Author Arrested
ReiserFSを知っているだろうか。
Linuxのファイルシステムのひとつだ。B+木ベースの設計で、小さなファイルの扱いが効率的だった。ext3の対抗馬として有力視されていた時期がある。カーネルのメインラインにも取り込まれた。スタンダードを取れる位置にいた。
2006年、作者のハンス・ライザーが妻の殺害容疑で逮捕された。2008年に有罪判決。ReiserFSの開発は事実上止まった。技術的に優れていたファイルシステムが、作者の蛮行によってスタンダードを取り損ねた。ext4が標準になり、ReiserFSは忘れられていった。
OSSの世界では、プロダクトと作者の距離が近い。企業が開発するソフトウェアなら、担当者が変わっても組織が引き継ぐ。個人が主導するOSSにはその保証がない。作者が消えたら、プロダクトも消える。
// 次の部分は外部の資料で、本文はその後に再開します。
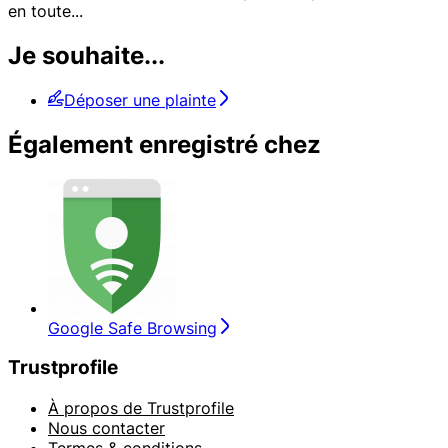
en toute
...
Je souhaite...
Déposer une plainte
Également enregistré chez
Google Safe Browsing
Trustprofile
À propos de Trustprofile
Nous contacter
Termes & conditions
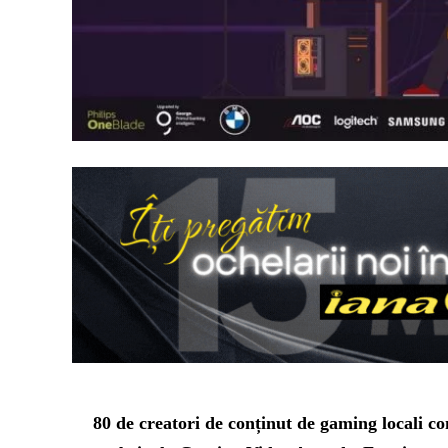
80 de creatori de conținut de gaming locali c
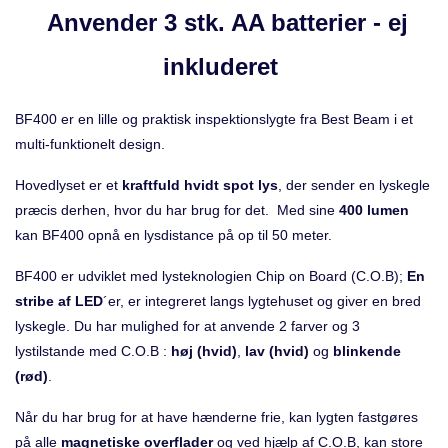
Anvender 3 stk. AA batterier - ej
inkluderet
BF400 er en lille og praktisk inspektionslygte fra Best Beam i et
multi-funktionelt design.
Hovedlyset er et
kraftfuld hvidt spot lys
, der sender en lyskegle
præcis derhen, hvor du har brug for det. Med sine
400 lumen
kan BF400 opnå en lysdistance på op til 50 meter.
BF400 er udviklet med lysteknologien Chip on Board (C.O.B);
En
stribe af LED
´er, er integreret langs lygtehuset og giver en bred
lyskegle. Du har mulighed for at anvende 2 farver og 3
lystilstande med C.O.B :
høj (hvid)
,
lav (hvid)
og
blinkende
(rød)
.
Når du har brug for at have hænderne frie, kan lygten fastgøres
på alle
magnetiske overflader
og ved hjælp af C.O.B, kan store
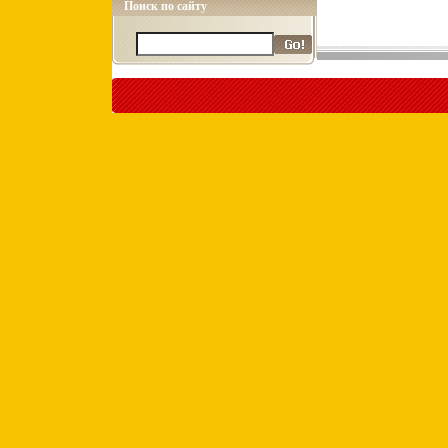
Поиск по сайту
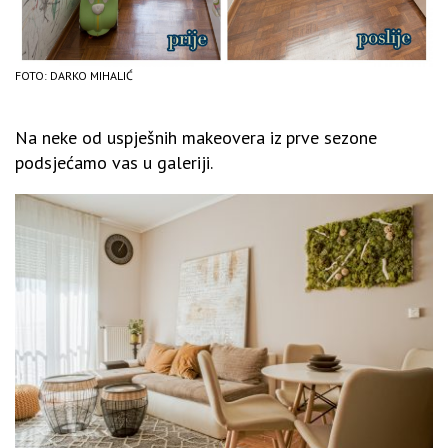
FOTO: DARKO MIHALIĆ
Na neke od uspješnih makeovera iz prve sezone
podsjećamo vas u galeriji.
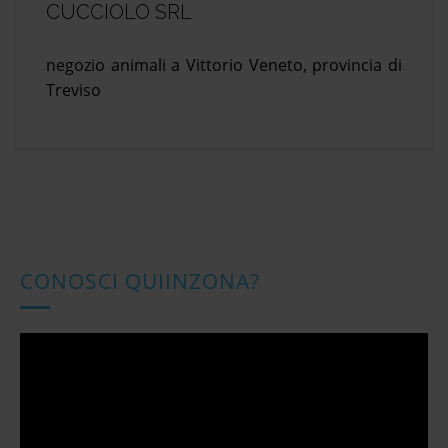
CUCCIOLO SRL
negozio animali a Vittorio Veneto, provincia di
Treviso
CONOSCI QUIINZONA?
Video
Player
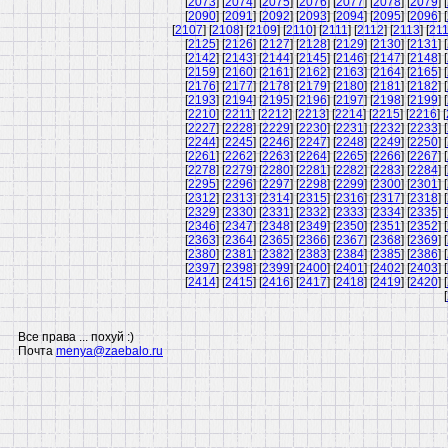
[
2073
] [
2074
] [
2075
] [
2076
] [
2077
] [
2078
] [
2079
] [
[
2090
] [
2091
] [
2092
] [
2093
] [
2094
] [
2095
] [
2096
] [
[
2107
] [
2108
] [
2109
] [
2110
] [
2111
] [
2112
] [
2113
] [
21
[
2125
] [
2126
] [
2127
] [
2128
] [
2129
] [
2130
] [
2131
] [
[
2142
] [
2143
] [
2144
] [
2145
] [
2146
] [
2147
] [
2148
] [
[
2159
] [
2160
] [
2161
] [
2162
] [
2163
] [
2164
] [
2165
] [
[
2176
] [
2177
] [
2178
] [
2179
] [
2180
] [
2181
] [
2182
] [
[
2193
] [
2194
] [
2195
] [
2196
] [
2197
] [
2198
] [
2199
] [
[
2210
] [
2211
] [
2212
] [
2213
] [
2214
] [
2215
] [
2216
] [
[
2227
] [
2228
] [
2229
] [
2230
] [
2231
] [
2232
] [
2233
] [
[
2244
] [
2245
] [
2246
] [
2247
] [
2248
] [
2249
] [
2250
] [
[
2261
] [
2262
] [
2263
] [
2264
] [
2265
] [
2266
] [
2267
] [
[
2278
] [
2279
] [
2280
] [
2281
] [
2282
] [
2283
] [
2284
] [
[
2295
] [
2296
] [
2297
] [
2298
] [
2299
] [
2300
] [
2301
] [
[
2312
] [
2313
] [
2314
] [
2315
] [
2316
] [
2317
] [
2318
] [
[
2329
] [
2330
] [
2331
] [
2332
] [
2333
] [
2334
] [
2335
] [
[
2346
] [
2347
] [
2348
] [
2349
] [
2350
] [
2351
] [
2352
] [
[
2363
] [
2364
] [
2365
] [
2366
] [
2367
] [
2368
] [
2369
] [
[
2380
] [
2381
] [
2382
] [
2383
] [
2384
] [
2385
] [
2386
] [
[
2397
] [
2398
] [
2399
] [
2400
] [
2401
] [
2402
] [
2403
] [
[
2414
] [
2415
] [
2416
] [
2417
] [
2418
] [
2419
] [
2420
] [
[
Все права ... похуй :)
Почта
menya@zaebalo.ru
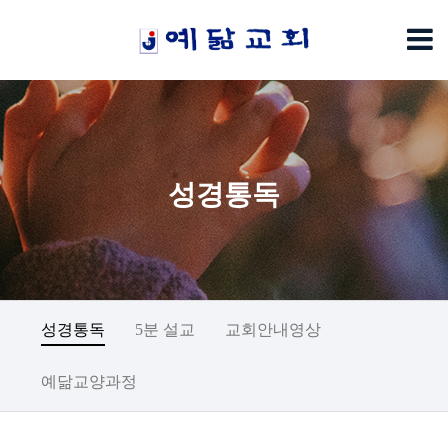
성경통독
성경통독
5분 설교
교회안내영상
예닮교양과정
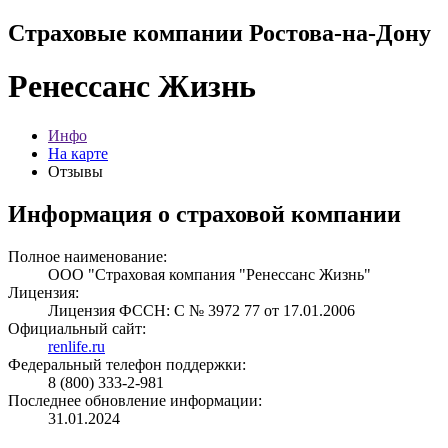
Страховые компании Ростова-на-Дону
Ренессанс Жизнь
Инфо
На карте
Отзывы
Информация о страховой компании
Полное наименование:
ООО "Страховая компания "Ренессанс Жизнь"
Лицензия:
Лицензия ФССН: С № 3972 77 от 17.01.2006
Официальный сайт:
renlife.ru
Федеральный телефон поддержки:
8 (800) 333-2-981
Последнее обновление информации:
31.01.2024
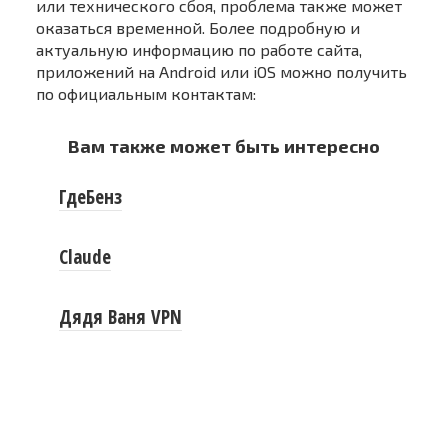
или технического сбоя, проблема также может
оказаться временной. Более подробную и
актуальную информацию по работе сайта,
приложений на Android или iOS можно получить
по официальным контактам:
Вам также может быть интересно
ГдеБенз
Claude
Дядя Ваня VPN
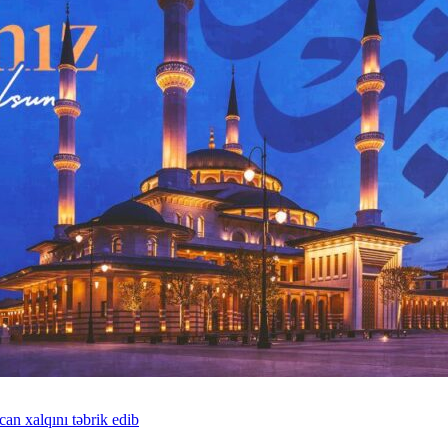
n xalqını təbrik edib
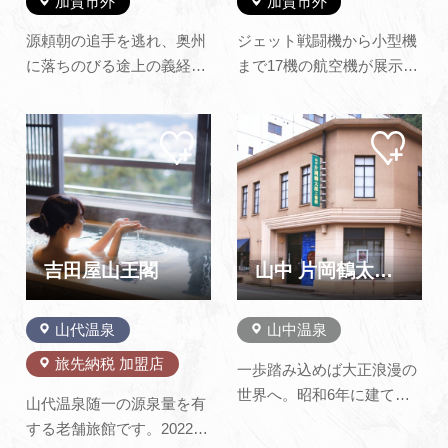
加賀市外
加賀市外
源頼朝の追手を逃れ、奥州
ジェット戦闘機から小型機
に落ちのびる途上の義経一
まで17機の航空機が展示さ
行が、弁慶の機転と関守富
れた、日本海側唯一の航空
樫氏の温情で無事通ること
博物館です。また、全日空
マイ
マイ
ができたという「勧進帳」
で実際に使われていたYS-
ペー
ペー
の名舞台。これをテーマに
11や簡易シミュレーターも
ジに
ジに
追加
追加
した「『安宅の関』こまつ
あります。国内最大級の飛
勧進帳の里」が併設されて
行機型遊具では天候を気に
います。難関突破のお守り
することなく遊べます。
がある安宅住吉神社では、
吉田屋山王閣
山中 片岡鶴太郎工藝館
歌川国芳…
山代温泉
山中温泉
旅先納税 加盟店
一歩踏み込めば大正浪漫の
世界へ。昭和6年に建てら
山代温泉随一の源泉量を有
れた洋館建てが、平成１１
する老舗旅館です。2022年
年に文化庁の保存建造物に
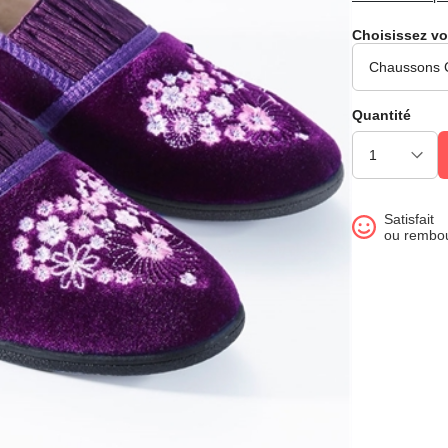
Choisissez vo
Quantité
Satisfait
ou rembo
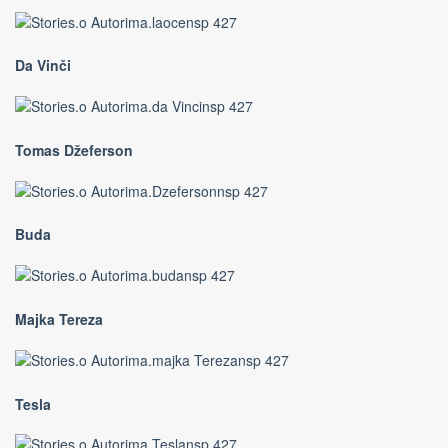
Da Vinči
Tomas Džeferson
Buda
Majka Tereza
Tesla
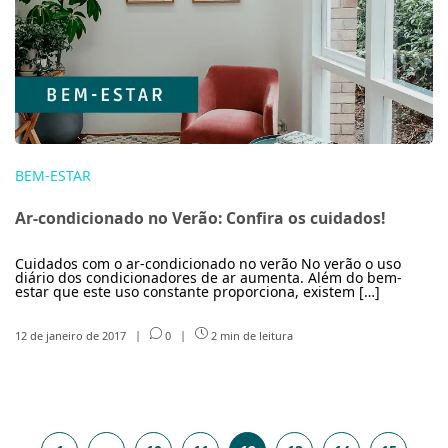
BEM-ESTAR
Ar-condicionado no Verão: Confira os cuidados!
Cuidados com o ar-condicionado no verão No verão o uso
diário dos condicionadores de ar aumenta. Além do bem-
estar que este uso constante proporciona, existem […]
12 de janeiro de 2017
|
0
|
2 min de leitura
npmの世界でも似たようなことが起きている。colors.jsとfaker.jsの作者が、無償のOSS労働への抗議として自らのパッケージを破壊した。バージョン6.6.6に無限ループを仕込み、依存していた数千のアプリケーションが壊れた。逮捕ではないが、作者の意思ひとつでサプライチェーンが崩壊した。
わたしたちは見知らぬ誰かが書いたコードの上にシステムを構築している。その誰かが明日も正気でいる保証はどこにもない。